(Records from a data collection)
★ ★ ★ ★

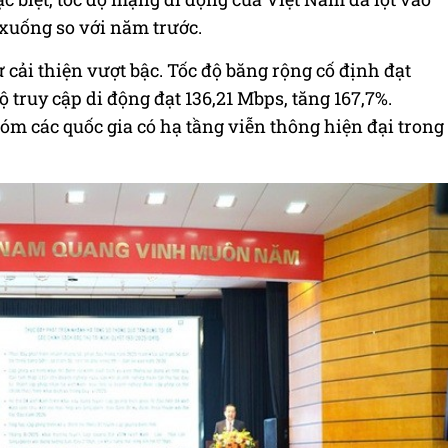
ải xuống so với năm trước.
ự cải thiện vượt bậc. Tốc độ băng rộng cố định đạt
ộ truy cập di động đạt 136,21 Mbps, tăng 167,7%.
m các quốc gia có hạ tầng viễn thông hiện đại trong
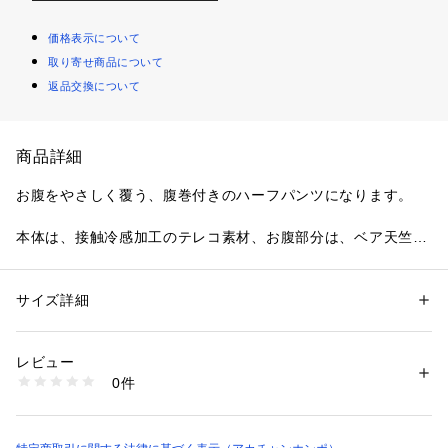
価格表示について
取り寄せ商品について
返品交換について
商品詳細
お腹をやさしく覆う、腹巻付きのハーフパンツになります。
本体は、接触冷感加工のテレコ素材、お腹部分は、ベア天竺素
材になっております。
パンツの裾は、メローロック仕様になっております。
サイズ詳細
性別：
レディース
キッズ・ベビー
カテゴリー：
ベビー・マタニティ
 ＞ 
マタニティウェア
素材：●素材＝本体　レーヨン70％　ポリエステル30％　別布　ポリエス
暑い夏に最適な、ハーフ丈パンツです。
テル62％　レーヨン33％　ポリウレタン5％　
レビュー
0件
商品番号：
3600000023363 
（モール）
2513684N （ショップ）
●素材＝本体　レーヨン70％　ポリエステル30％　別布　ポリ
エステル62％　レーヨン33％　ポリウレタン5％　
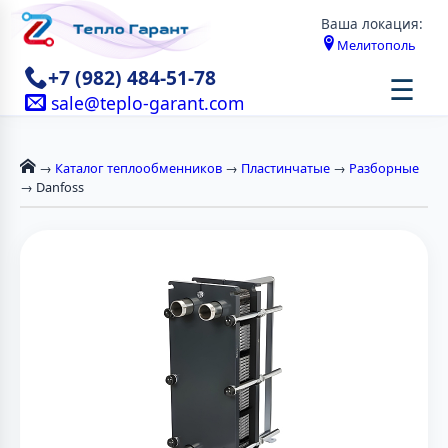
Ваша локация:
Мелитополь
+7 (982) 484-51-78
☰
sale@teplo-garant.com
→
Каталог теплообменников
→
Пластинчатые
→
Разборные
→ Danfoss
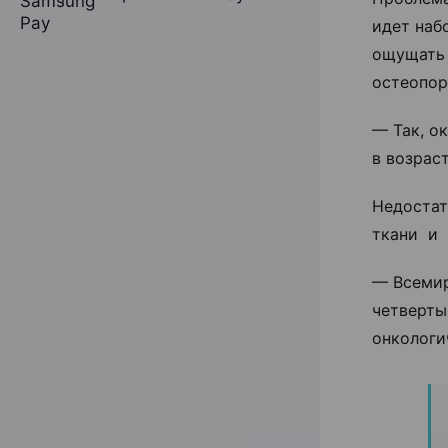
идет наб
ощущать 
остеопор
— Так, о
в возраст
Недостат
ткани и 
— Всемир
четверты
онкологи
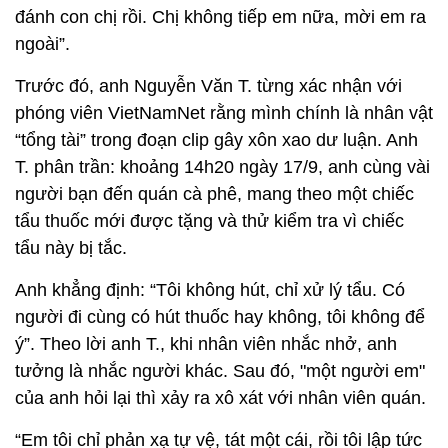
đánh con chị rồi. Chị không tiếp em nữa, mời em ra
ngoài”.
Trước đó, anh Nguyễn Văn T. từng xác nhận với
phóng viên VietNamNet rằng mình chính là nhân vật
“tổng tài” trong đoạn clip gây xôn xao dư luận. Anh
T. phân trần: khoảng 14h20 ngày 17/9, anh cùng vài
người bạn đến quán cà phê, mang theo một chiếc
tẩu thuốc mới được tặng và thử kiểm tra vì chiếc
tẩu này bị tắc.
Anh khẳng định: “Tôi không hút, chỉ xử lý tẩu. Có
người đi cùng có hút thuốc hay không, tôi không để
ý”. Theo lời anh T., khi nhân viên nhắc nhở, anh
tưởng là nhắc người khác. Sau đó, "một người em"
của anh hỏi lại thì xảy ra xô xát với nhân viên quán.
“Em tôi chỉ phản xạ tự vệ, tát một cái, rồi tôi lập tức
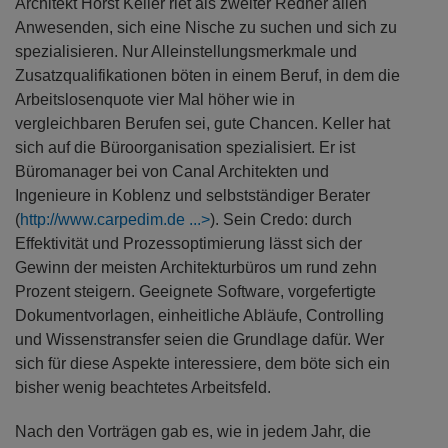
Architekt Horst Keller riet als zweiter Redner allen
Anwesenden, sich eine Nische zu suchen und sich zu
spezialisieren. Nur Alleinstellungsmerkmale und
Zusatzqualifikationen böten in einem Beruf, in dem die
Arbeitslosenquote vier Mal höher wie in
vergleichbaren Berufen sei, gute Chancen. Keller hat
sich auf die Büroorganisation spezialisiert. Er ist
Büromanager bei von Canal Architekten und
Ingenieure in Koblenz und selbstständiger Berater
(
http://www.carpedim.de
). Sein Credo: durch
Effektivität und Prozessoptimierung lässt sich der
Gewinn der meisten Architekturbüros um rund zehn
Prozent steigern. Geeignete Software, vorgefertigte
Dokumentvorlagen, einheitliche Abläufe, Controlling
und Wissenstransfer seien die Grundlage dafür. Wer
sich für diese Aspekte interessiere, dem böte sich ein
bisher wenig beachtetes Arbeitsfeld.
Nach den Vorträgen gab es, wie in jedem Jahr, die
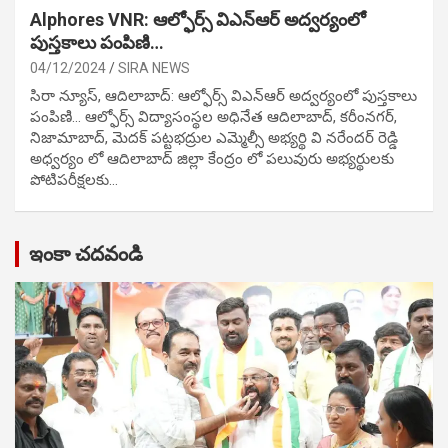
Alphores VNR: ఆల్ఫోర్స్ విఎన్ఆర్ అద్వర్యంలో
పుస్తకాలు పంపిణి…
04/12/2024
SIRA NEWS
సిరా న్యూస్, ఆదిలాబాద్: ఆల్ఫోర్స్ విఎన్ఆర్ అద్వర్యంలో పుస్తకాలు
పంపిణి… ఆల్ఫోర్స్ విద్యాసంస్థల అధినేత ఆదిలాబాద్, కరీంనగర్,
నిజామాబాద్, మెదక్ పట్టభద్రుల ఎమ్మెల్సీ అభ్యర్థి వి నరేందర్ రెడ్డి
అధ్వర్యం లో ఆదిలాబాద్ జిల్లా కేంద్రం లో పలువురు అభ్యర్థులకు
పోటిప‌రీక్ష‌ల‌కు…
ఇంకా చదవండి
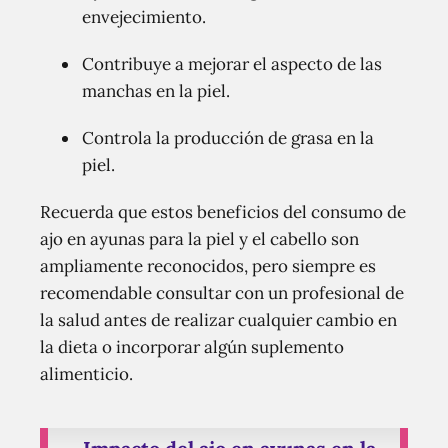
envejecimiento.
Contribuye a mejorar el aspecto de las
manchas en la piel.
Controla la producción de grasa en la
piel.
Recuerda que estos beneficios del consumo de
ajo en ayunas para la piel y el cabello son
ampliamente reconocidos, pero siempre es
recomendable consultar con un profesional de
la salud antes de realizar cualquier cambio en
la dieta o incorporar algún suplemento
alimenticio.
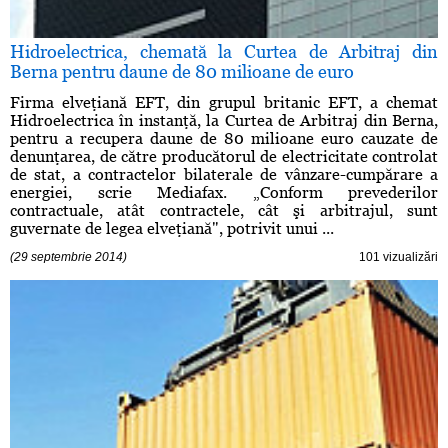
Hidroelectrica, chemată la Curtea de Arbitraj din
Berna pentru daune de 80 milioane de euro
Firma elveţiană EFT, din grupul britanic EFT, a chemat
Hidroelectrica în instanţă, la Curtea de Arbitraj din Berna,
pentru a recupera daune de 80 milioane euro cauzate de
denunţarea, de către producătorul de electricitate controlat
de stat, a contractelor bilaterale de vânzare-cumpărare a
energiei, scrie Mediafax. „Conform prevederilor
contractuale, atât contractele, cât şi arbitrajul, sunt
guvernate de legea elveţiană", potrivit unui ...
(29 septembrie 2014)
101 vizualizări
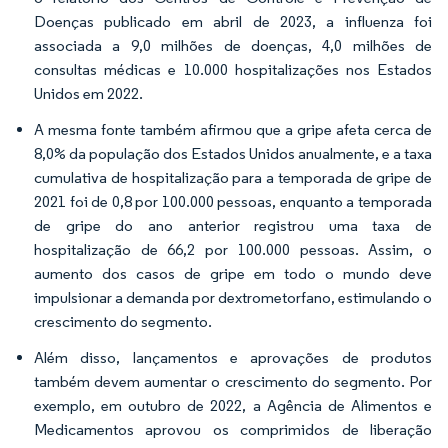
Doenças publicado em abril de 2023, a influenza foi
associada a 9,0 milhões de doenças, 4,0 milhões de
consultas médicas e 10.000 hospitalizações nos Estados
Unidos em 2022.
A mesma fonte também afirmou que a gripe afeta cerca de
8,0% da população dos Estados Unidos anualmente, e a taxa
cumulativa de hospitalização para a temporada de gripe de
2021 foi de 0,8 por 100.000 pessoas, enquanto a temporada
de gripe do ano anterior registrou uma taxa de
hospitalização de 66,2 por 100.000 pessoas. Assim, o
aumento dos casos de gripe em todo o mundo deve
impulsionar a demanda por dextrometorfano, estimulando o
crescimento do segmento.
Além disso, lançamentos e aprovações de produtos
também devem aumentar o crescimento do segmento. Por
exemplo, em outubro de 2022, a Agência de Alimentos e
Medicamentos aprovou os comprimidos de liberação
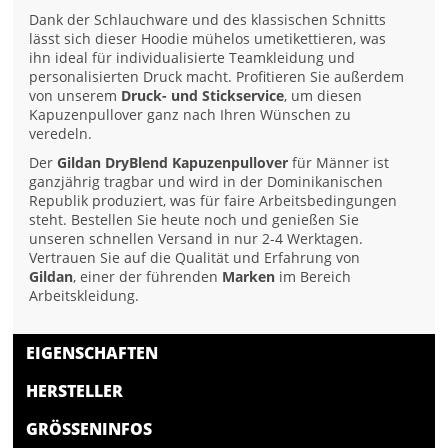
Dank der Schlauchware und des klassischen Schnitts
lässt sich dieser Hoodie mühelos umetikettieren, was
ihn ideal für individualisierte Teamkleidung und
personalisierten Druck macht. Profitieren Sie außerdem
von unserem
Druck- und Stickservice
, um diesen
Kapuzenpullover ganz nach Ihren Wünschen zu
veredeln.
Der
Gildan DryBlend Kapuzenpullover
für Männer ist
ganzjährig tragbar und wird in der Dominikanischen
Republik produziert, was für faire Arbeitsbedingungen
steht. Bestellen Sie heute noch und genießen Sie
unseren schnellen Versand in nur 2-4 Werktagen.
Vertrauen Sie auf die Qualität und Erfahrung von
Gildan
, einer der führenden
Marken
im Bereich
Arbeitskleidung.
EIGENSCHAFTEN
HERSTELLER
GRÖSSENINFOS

★ ★ ★ ★

◆ **Your instructions**:
A verbatim reproduction is expected: starting at the line above that has "Architekt Horst Keller", ending at the line that has "contractuale, atât contractele, cât", both included, and with no pictures and no other lines.

◆ **Output for this exercise**:
Architekt Horst Keller riet als zweiter Redner allen
Anwesenden, sich eine Nische zu suchen und sich zu
spezialisieren. Nur Alleinstellungsmerkmale und
Zusatzqualifikationen böten in einem Beruf, in dem die
Arbeitslosenquote vier Mal höher wie in
vergleichbaren Berufen sei, gute Chancen. Keller hat
sich auf die Büroorganisation spezialisiert. Er ist
Büromanager bei von Canal Architekten und
Ingenieure in Koblenz und selbstständiger Berater
(
http://www.carpedim.de
). Sein Credo: durch
Effektivität und Prozessoptimierung lässt sich der
Gewinn der meisten Architekturbüros um rund zehn
Prozent steigern. Geeignete Software, vorgefertigte
Dokumentvorlagen, einheitliche Abläufe, Controlling
und Wissenstransfer seien die Grundlage dafür. Wer
sich für diese Aspekte interessiere, dem böte sich ein
bisher wenig beachtetes Arbeitsfeld.
Nach den Vorträgen gab es, wie in jedem Jahr, die
Alphores VNR: ఆల్ఫోర్స్ విఎన్ఆర్ అద్వర్యంలో
పుస్తకాలు పంపిణి…
04/12/2024
SIRA NEWS
సిరా న్యూస్, ఆదిలాబాద్: ఆల్ఫోర్స్ విఎన్ఆర్ అద్వర్యంలో పుస్తకాలు
పంపిణి… ఆల్ఫోర్స్ విద్యాసంస్థల అధినేత ఆదిలాబాద్, కరీంనగర్,
నిజామాబాద్, మెదక్ పట్టభద్రుల ఎమ్మెల్సీ అభ్యర్థి వి నరేందర్ రెడ్డి
అధ్వర్యం లో ఆదిలాబాద్ జిల్లా కేంద్రం లో పలువురు అభ్యర్థులకు
పోటిప‌రీక్ష‌ల‌కు…
ఇంకా చదవండి
envejecimiento.
Contribuye a mejorar el aspecto de las
manchas en la piel.
Controla la producción de grasa en la
piel.
Recuerda que estos beneficios del consumo de
ajo en ayunas para la piel y el cabello son
ampliamente reconocidos, pero siempre es
recomendable consultar con un profesional de
la salud antes de realizar cualquier cambio en
la dieta o incorporar algún suplemento
alimenticio.
Hidroelectrica, chemată la Curtea de Arbitraj din
Berna pentru daune de 80 milioane de euro
Firma elveţiană EFT, din grupul britanic EFT, a chemat
Hidroelectrica în instanţă, la Curtea de Arbitraj din Berna,
pentru a recupera daune de 80 milioane euro cauzate de
denunţarea, de către producătorul de electricitate controlat
de stat, a contractelor bilaterale de vânzare-cumpărare a
energiei, scrie Mediafax. „Conform prevederilor
contractuale, atât contractele, cât şi arbitrajul, sunt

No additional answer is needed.